▶ WHAT YOU WILL DO
From the line with "Security alarm for" to the line with "QUICK LINKS", retype every line exactly, including those two, and leave out the rest of the data below.

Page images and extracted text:
Content starts
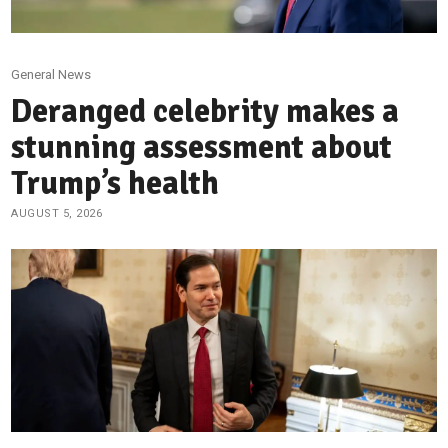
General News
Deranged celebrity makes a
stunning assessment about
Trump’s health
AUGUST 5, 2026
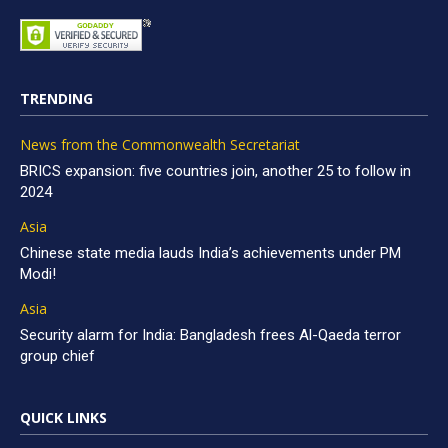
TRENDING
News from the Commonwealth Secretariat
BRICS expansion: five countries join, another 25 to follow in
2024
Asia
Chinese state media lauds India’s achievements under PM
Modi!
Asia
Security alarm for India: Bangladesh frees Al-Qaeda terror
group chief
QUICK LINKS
Content ends
Content starts
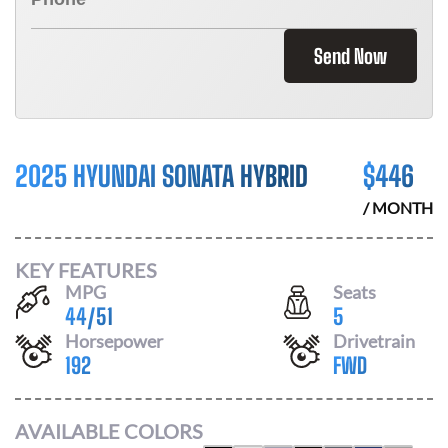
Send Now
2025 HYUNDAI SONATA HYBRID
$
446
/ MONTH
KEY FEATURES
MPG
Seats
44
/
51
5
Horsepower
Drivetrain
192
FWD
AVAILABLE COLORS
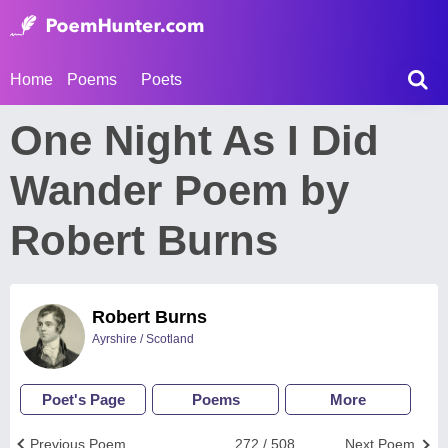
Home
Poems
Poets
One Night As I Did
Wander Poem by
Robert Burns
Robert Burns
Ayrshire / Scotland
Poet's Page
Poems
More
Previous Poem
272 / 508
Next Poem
Content ends
▶ THE ANSWER
Security alarm for India: Bangladesh frees Al-Qaeda terror
group chief
QUICK LINKS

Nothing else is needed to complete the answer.